The judge said he didn't see much difference between Uber drivers and "pirate taxi drivers in the past."
The court fined the drivers HK$10,000 ($1,287.91) each. It also revoked their driving licenses for a year, but that punishment was suspended upon the drivers' appeal.
Uber said it was disappointed with the verdict.
"Sharing a ride shouldn't be a crime," said Kenneth She, General Manager for Uber in Hong Kong, adding the firm would continue to promote ride-sharing services in the city.
"Hong Kong's current transportation regulations have failed to catch up with this new reality and now risk reducing choice and competition."

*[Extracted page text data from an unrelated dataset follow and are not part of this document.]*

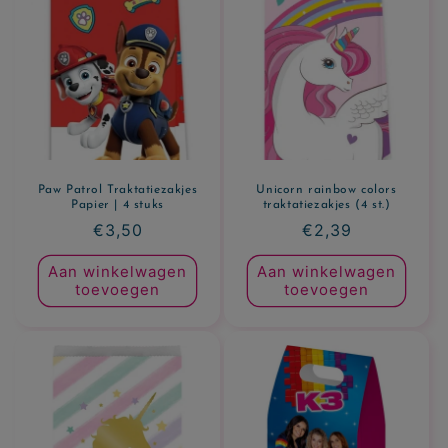
Paw Patrol Traktatiezakjes
Unicorn rainbow colors
Papier | 4 stuks
traktatiezakjes (4 st.)
Normale
€3,50
Normale
€2,39
prijs
prijs
Aan winkelwagen
Aan winkelwagen
toevoegen
toevoegen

The ruling is seen having a chilling effect on Uber drivers in Hong Kong, experts said.
"The court's ruling today is likely to have a short-term deterrence effect on Uber drivers in Hong Kong, as we have seen recently in Taiwan," said Mimi Zou, a law professor with the Chinese University of Hong Kong, without elaborating on its expected impact.
"Hong Kong is one of the rare cases in jurisdictions around the world where the drivers have taken on this criminal liability instead of civil claims," she said.
The Hong Kong police told Reuters it attached great importance to illegal car-hiring cases, and would continue to take action to enforce the law.
Uber told Reuters over 1 million people in the city of 7.3 million have downloaded the app, while tens of thousands have registered as drivers.
The company has had a bumpy ride in Asia after facing similar legal scrutiny as well as fierce local competition in a number of markets.
It sold its China business to local rival Didi Chuxing in August 2016 after an intense two-year battle when Uber was estimated to have lost $2 billion.
In Korea and Japan, where private car-hailing is banned, Uber had to adjust its business models and relinquish significant market opportunities.